Redefining roles at the strategic value level.

When thinking through new responsibilities for senior executives, it’s helpful to classify employees as strategists, developers and operators, rather than using the more traditional labels of executives, managers and workers. The strategists are responsible for creating new business opportunities, the developers are responsible for growing the business and the operators are responsible for running the business. The traditional distinctions between managers and non-managers become increasingly blurred when everyone is responsible for managing some aspect of the enterprise. In this kind of world, it’s more useful to think of managers at all levels in terms of the value they contribute to the organization rather than viewing them as a special, separate class of people.

Managing at the strategic value level today involves four fundamental tasks:

- first, monitoring and influencing the environment to develop new business opportunities;

- second, articulating, modeling and creating ownership for a vision of what the organization aims to accomplish in the future;

- third, attracting and retaining business leaders, matching them with the right assignments and holding them accountable for results; and

- fourth, investing, distributing and balancing resources across the organization’s portfolio of businesses.

When Lew Platt was chairman of Hewlett-Packard, he believed his most important role in strategy formulation was building bridges among the company’s various operations. He said, “My role was to encourage discussion of the overlaps and gaps among business strategies, the important areas that weren’t being addressed by the strategies of the individual businesses.”

Platt’s strategy sessions were aimed at creating new market opportunities by looking at the entire business ecosystem. Most managers were so involved minding their own business they didn't make time to step out of their day-to-day boxes to identify and plan responses to external threats and opportunities. Successful management teams today work together to search their environments for patterns that connect with one another and to develop strategies that take advantage of these linkages. They also seek to gain significant competitive advantage by inventing bridges that create new patterns that didn’t previously exist.

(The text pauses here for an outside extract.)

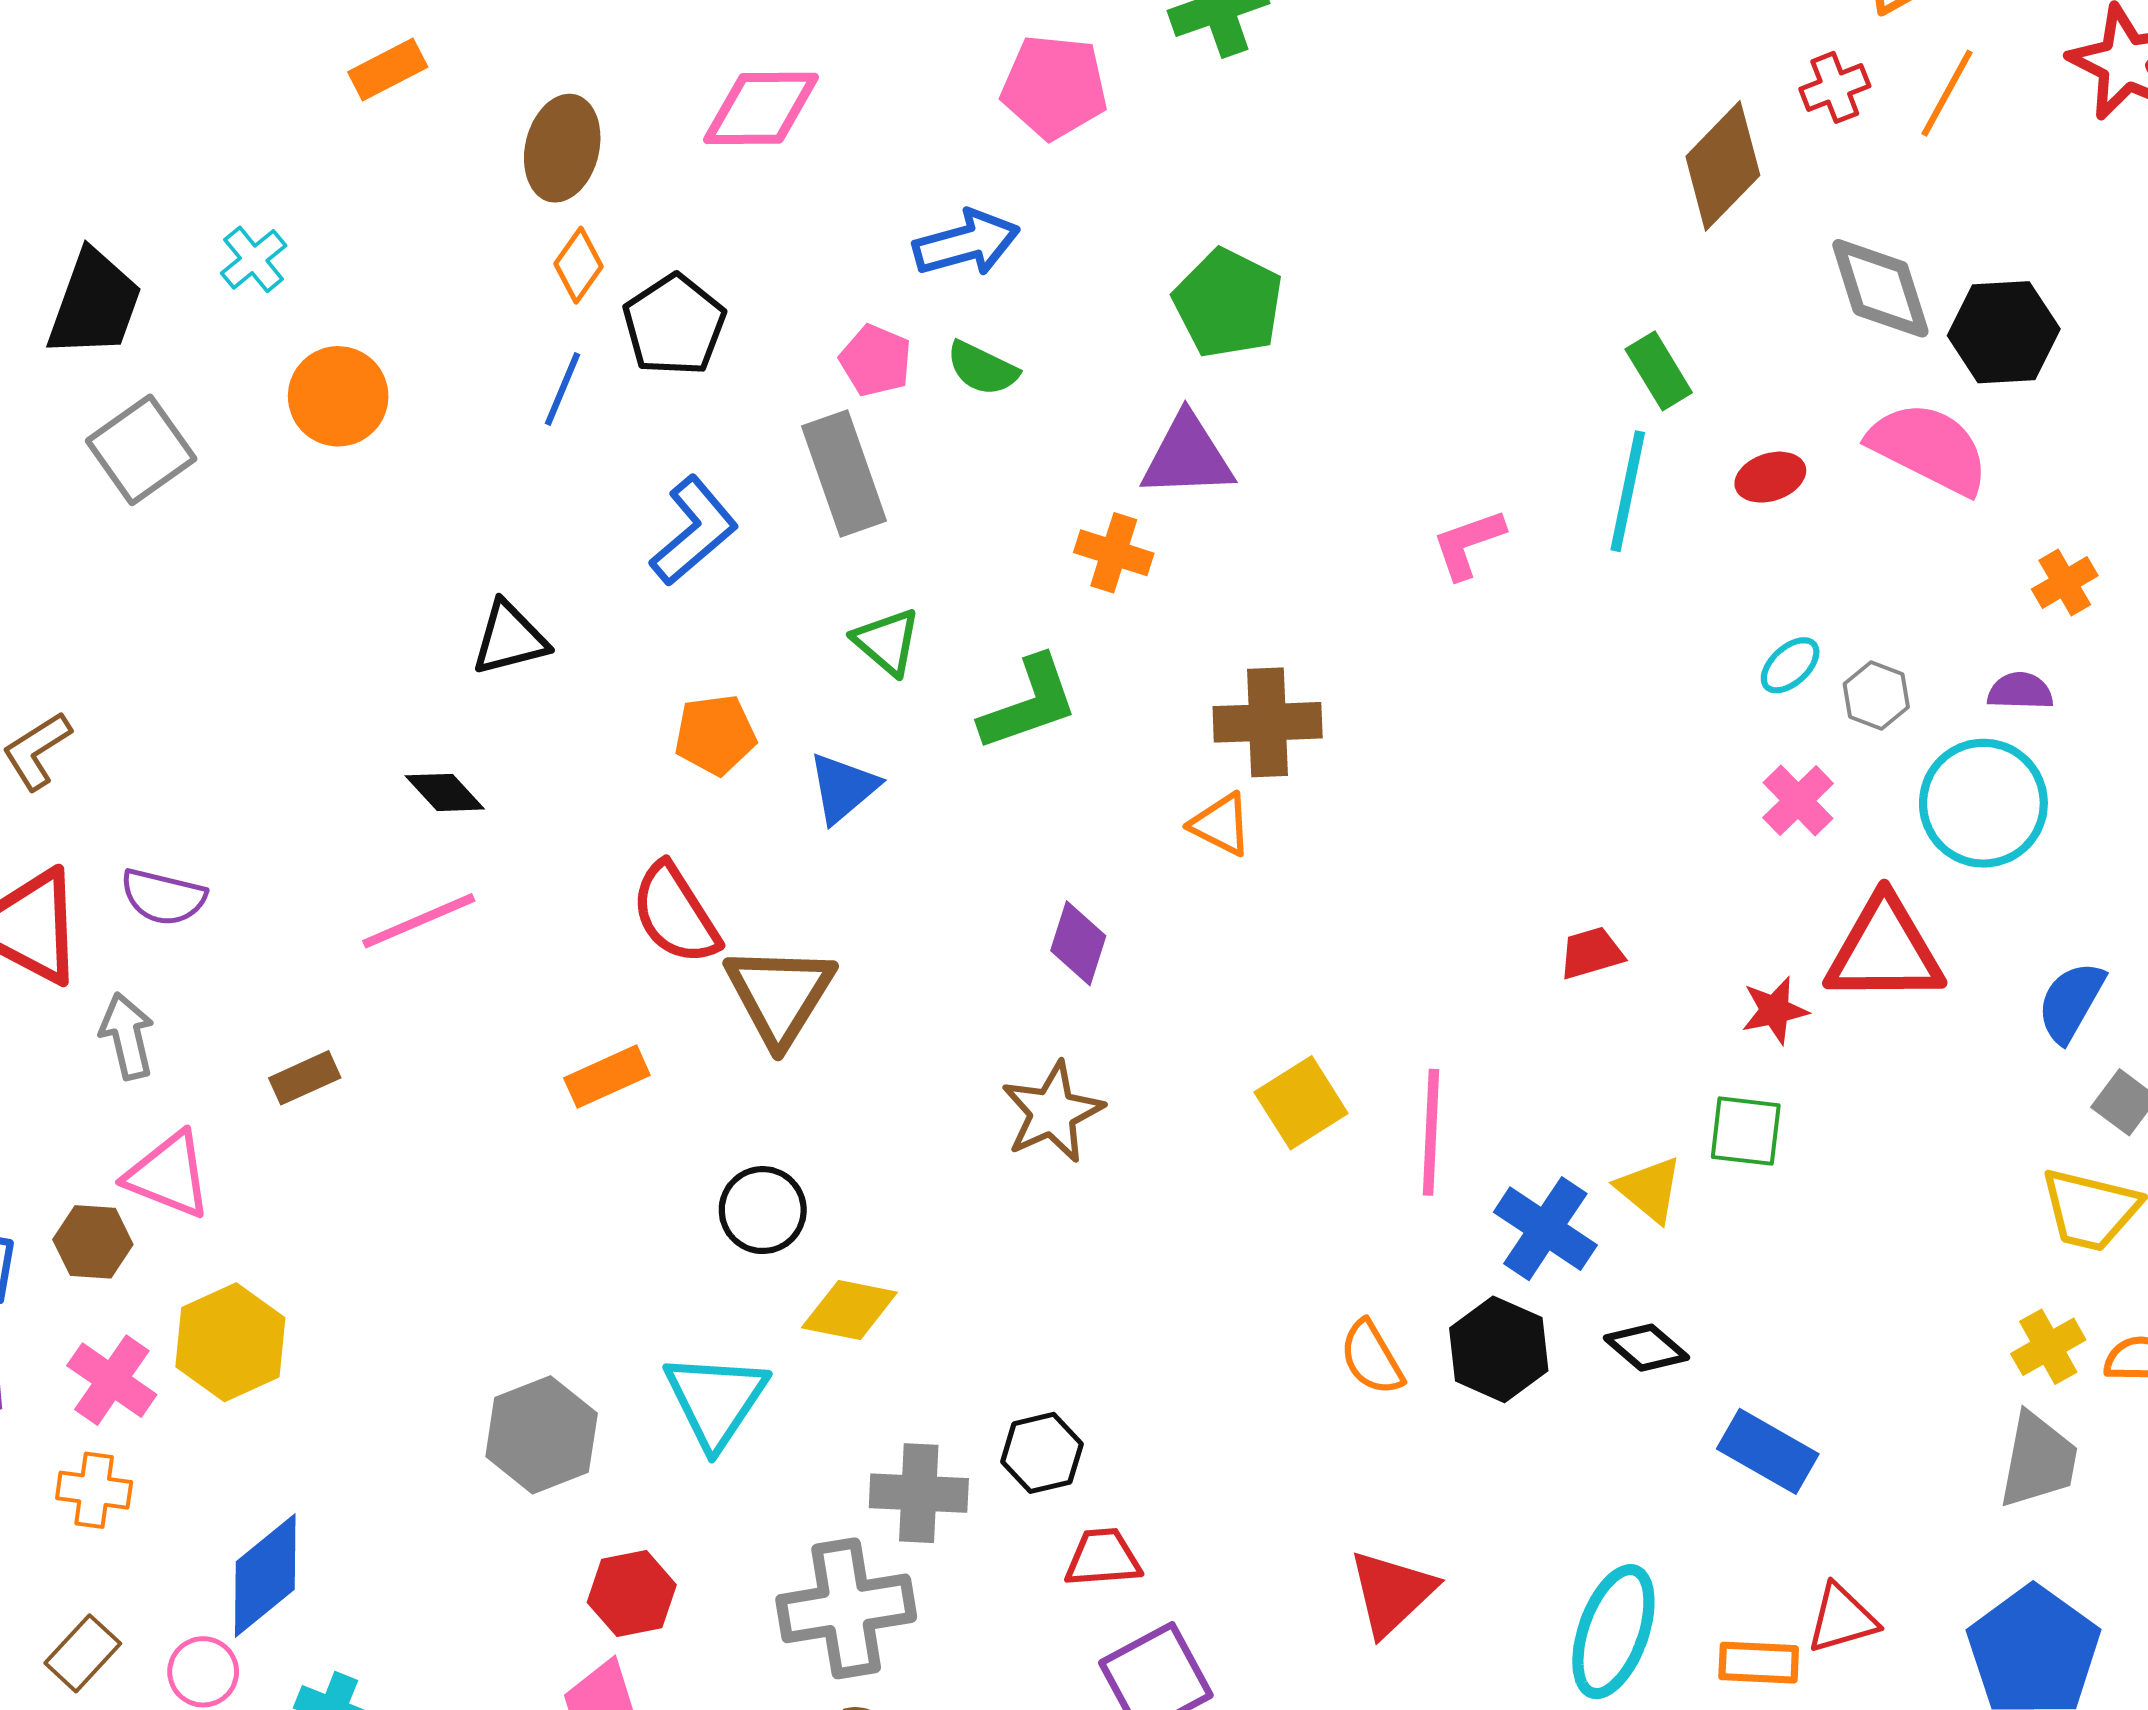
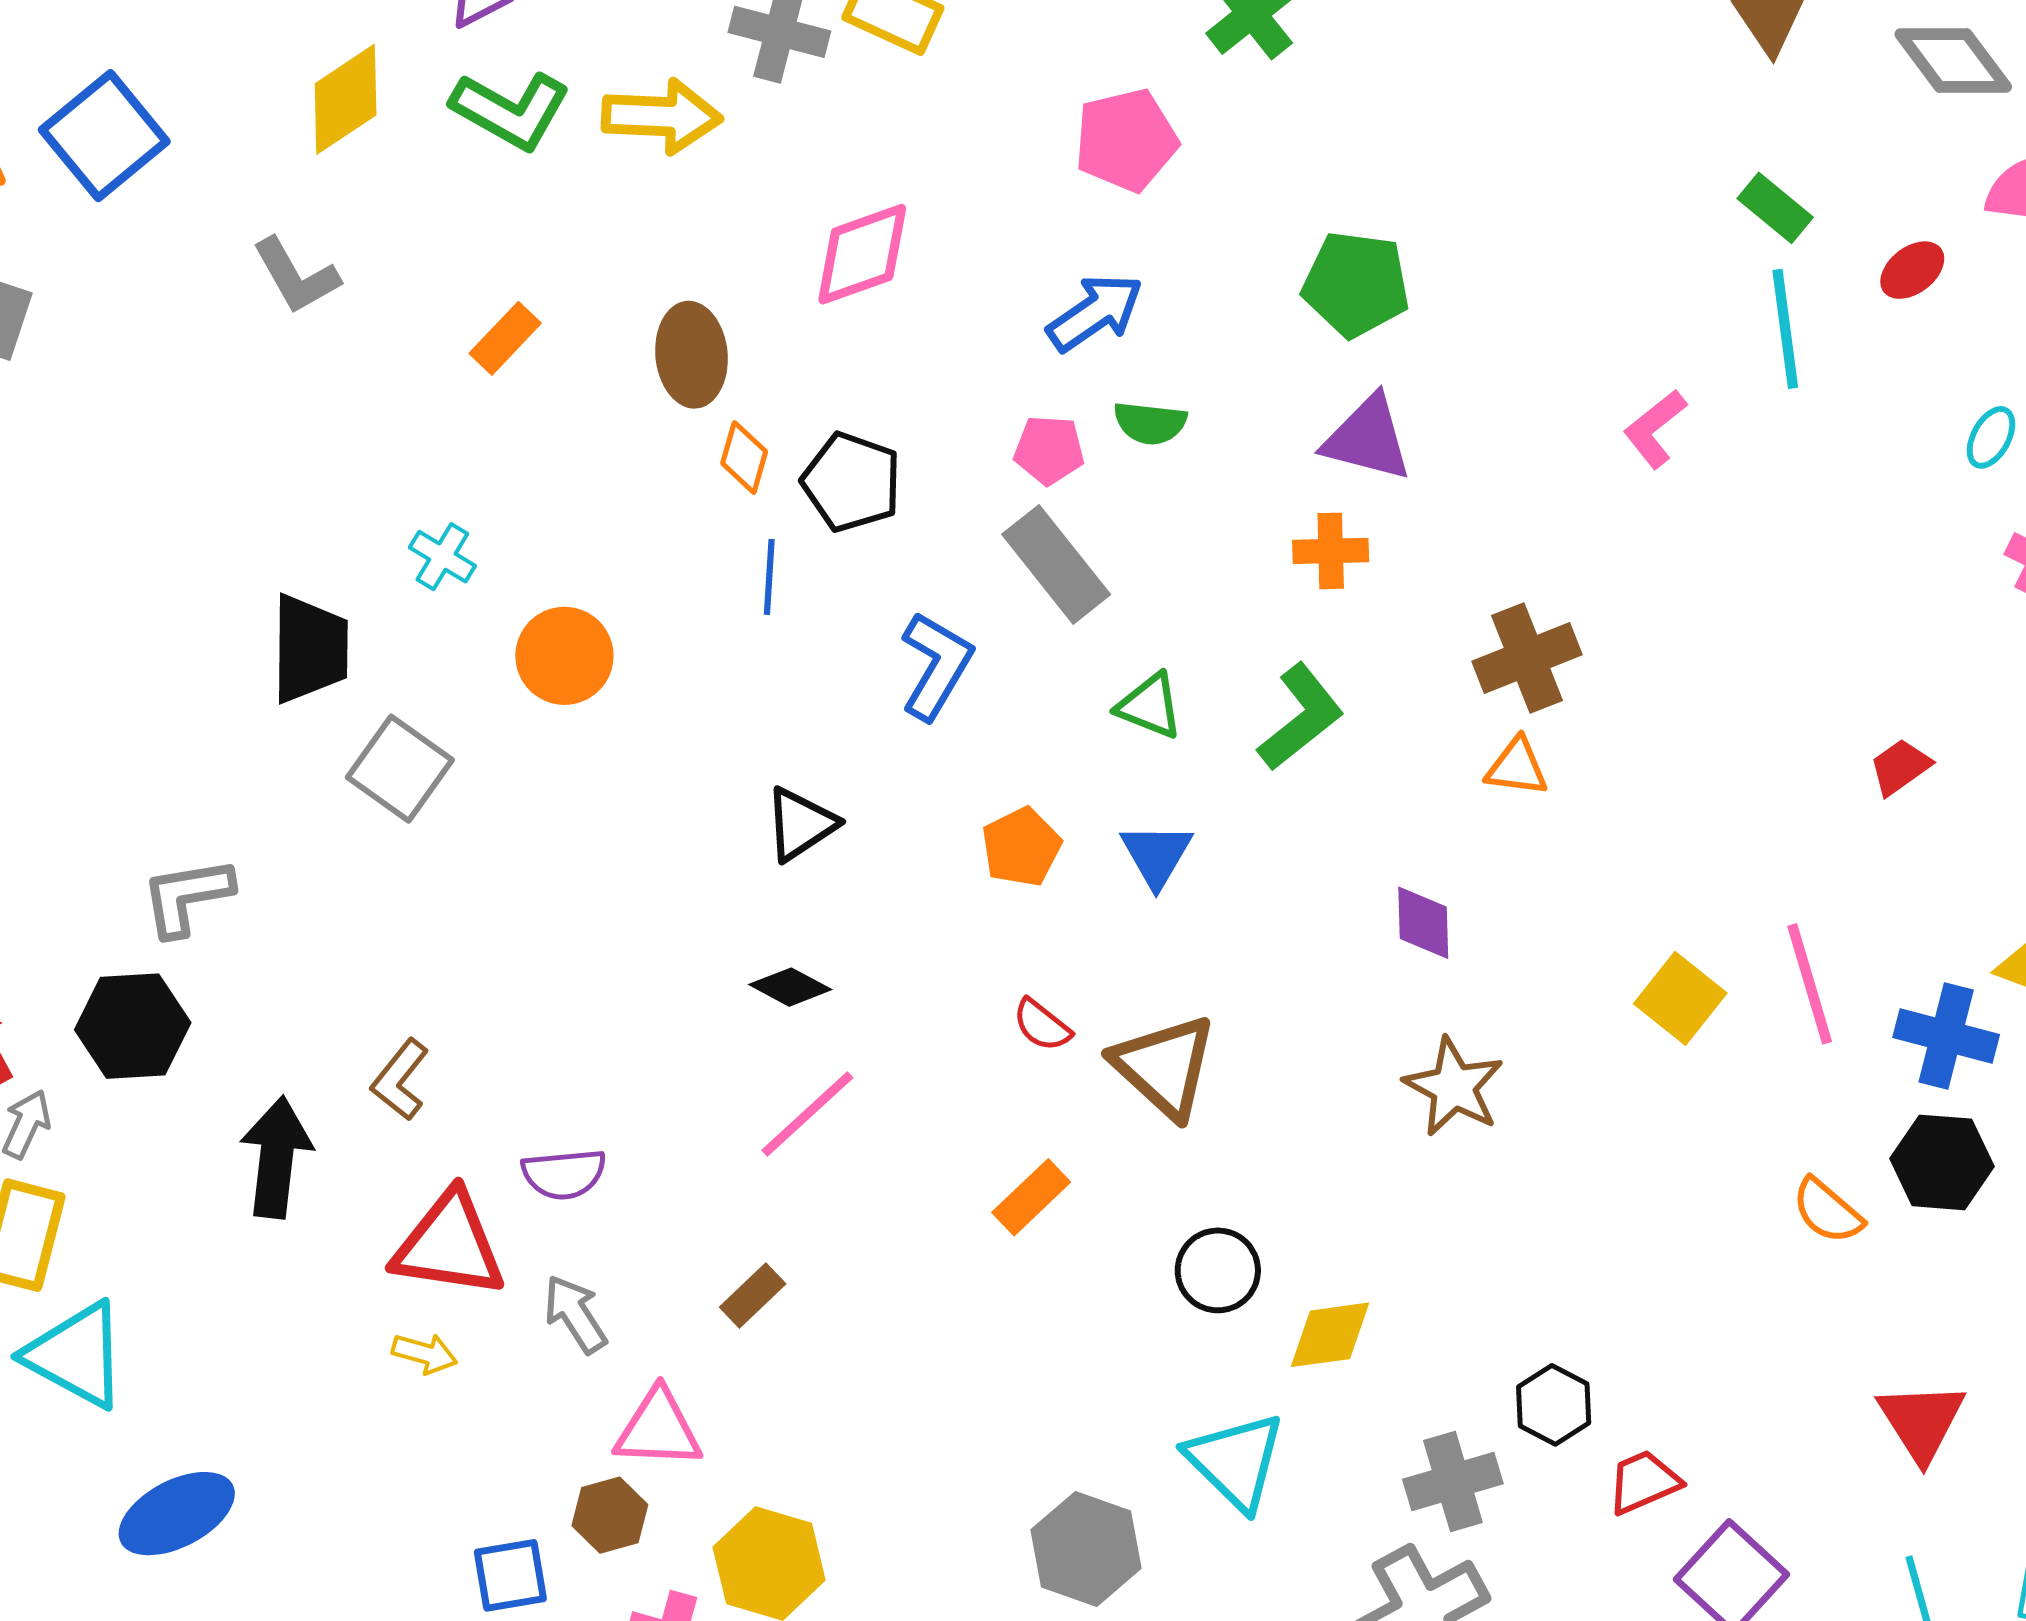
purple triangle: (1187, 456) -> (1368, 438), turned 36
red semicircle: (675, 914) -> (1042, 1025), size x0.6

In the past, only those at the pinnacle of the company’s hierarchy engaged in strategic thinking but in today’s flatter, more flexible architecture, that's become the responsibility of the many rather than the few. In the old structure, strategists or planners were seldom responsible for implementing their plans. Today, just thinking strategically no longer suffices; people are held accountable for acting strategically as well.

It often takes a crisis to change a traditional organization because the authority to set strategy and direction is highly concentrated at the top. As a consequence, a relatively small group of people at the top can hold the organization’s capacity to change hostage to their own personal willingness to adapt and to change. However, in practice the actual work of redesigning our musty old management practices is more evolutionary than revolutionary. You can’t take a large, complicated organization and tear up all the track at once. To do so would expose a company to an intolerable level of operational risk. Yet eventually companies must become as purposefully and creatively experimental in thinking about their management systems and processes as they already are in thinking about R&D or new-product development.

It takes time to discover the operating detail of how to make new ideas work in practice. You can see the broad directions, but you can’t see how it’s going to really work. You can’t even understand the secondary and third-level consequences of the design decisions you make. Those have to be discovered through trial and error.